6. Biometric & face data
Face templates derived from images are biometric data and, in many jurisdictions, a special
category of personal data subject to stricter protection. We handle it accordingly:
We process face images and templates only to provide the recognition Services and on the customer's instructions — never to build advertising profiles, and we do not sell it.
Data is encrypted in transit (TLS 1.3) and access is restricted and logged.
You can delete any enrolled face at any time via the API or your dashboard. Deletion removes the associated template and stored image from active systems.
Customers using the API are responsible for obtaining any notices and consents their own laws require (for example BIPA in Illinois, or GDPR Article 9) before submitting other people's biometric data.
7. How we share information
We do not sell personal data. We share it only as needed to run the Services:
Service providers (sub-processors) who process data on our behalf under contract, including:
Stripe — payment processing.
Amazon Web Services — transactional email delivery and supporting infrastructure.
Google Analytics — website usage analytics.
Legal & safety — where required by law, legal process, or to protect the rights, property, or safety of Eagle Vision, our users, or the public.
Business transfers — in connection with a merger, acquisition, or sale of assets, subject to this policy.
8. International data transfers
We operate across the Middle East, Africa, and Europe (including Italy), and our service providers
may process data in other countries. Where personal data is transferred across borders, we put in
place appropriate safeguards, such as Standard Contractual Clauses, to protect it consistently with
this policy and applicable law.
9. Data retention
Account data is kept while your account is active and for as long as needed to provide the Services and meet legal, tax, and accounting obligations.
Images & biometric templates are retained until you delete them or close your account, after which they are removed from active systems. Backups are purged on a rolling cycle.

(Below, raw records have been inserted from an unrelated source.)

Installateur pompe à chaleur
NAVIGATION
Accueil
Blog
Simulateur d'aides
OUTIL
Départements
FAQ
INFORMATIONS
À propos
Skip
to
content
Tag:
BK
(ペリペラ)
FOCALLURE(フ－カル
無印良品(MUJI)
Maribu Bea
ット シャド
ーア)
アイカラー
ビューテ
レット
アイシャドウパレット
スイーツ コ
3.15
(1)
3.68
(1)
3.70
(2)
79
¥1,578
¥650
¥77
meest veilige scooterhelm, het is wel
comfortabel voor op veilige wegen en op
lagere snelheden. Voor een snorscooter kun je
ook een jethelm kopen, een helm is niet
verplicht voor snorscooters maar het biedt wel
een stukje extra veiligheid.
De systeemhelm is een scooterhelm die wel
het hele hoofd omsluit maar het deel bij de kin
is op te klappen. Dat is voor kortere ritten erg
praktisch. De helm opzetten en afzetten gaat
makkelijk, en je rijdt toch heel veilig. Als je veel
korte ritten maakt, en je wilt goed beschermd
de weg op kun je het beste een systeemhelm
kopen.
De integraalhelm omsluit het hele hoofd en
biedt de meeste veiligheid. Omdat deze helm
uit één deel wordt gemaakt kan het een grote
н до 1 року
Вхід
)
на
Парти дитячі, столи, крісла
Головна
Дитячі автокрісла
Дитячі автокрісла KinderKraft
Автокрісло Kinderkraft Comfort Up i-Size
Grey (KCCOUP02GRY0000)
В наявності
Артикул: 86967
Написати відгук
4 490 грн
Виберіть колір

Logs & audit records are retained for a limited period for security and compliance, then deleted or anonymised.
10. Security
We use technical and organisational measures designed to protect personal data, including
TLS 1.3 encryption in transit, hashed credentials, scoped and revocable API tokens,
role-based access controls, and audit logging. No method of transmission or storage is completely
secure, but we work to protect your data and to respond promptly to any incident.
11. Your privacy rights
Depending on where you live, you may have the right to:
Access the personal data we hold about you;
Correct inaccurate or incomplete data;
Delete your data ("right to be forgotten");
Restrict or object to certain processing;
Receive your data in a portable format;
Withdraw consent where processing is based on consent; and
Lodge a complaint with your local data protection authority.
To exercise these rights, contact us using the details below. If your data was submitted to the
API by one of our customers (who acts as the controller), please direct your request to that
organisation; we will assist them as their processor. We do not sell personal information.
12. Cookies & analytics
We use strictly necessary cookies to operate the site (for example to keep you signed in) and
Google Analytics to understand how the site is used so we can improve it. You can control cookies
through your browser settings; blocking essential cookies may affect how the Services work.
13. Children's privacy
The Services are intended for businesses and developers and are not directed to children. We do
not knowingly collect personal data from children under 16. If you believe a child has provided
us personal data, please contact us and we will take appropriate steps to delete it.
14. Changes to this policy
We may update this Privacy Policy from time to time. When we do, we will revise the "Last updated"
date above and, for material changes, take reasonable steps to notify you. Your continued use of
the Services after an update means you accept the revised policy.